Work instructions - Once the pictures are removed, restate the listing word for word.

Provided data -
##############################
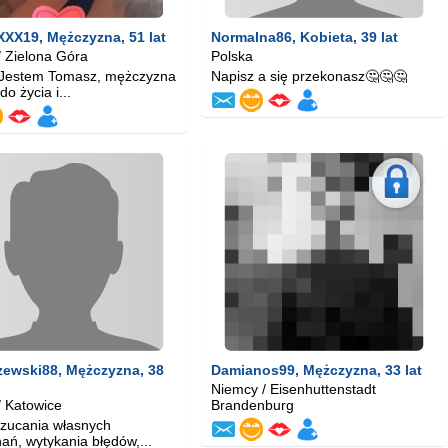
XXX19
, Mężczyzna, 51 lat
Normalna86
, Kobieta, 39 lat
/ Zielona Góra
Polska
 Jestem Tomasz, mężczyzna
Napisz a się przekonasz🤔🤔🤔
do życia i...
zewski88
, Mężczyzna, 38
Damianos99
, Mężczyzna, 33 lat
Niemcy / Eisenhuttenstadt
/ Katowice
Brandenburg
zucania własnych
ań, wytykania błędów,...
##############################
Result for this exercise -
XXX19
, Mężczyzna, 51 lat
Normalna86
, Kobieta, 39 lat
/ Zielona Góra
Polska
 Jestem Tomasz, mężczyzna
Napisz a się przekonasz🤔🤔🤔
do życia i...
zewski88
, Mężczyzna, 38
Damianos99
, Mężczyzna, 33 lat
Niemcy / Eisenhuttenstadt
/ Katowice
Brandenburg
zucania własnych
ań, wytykania błędów,...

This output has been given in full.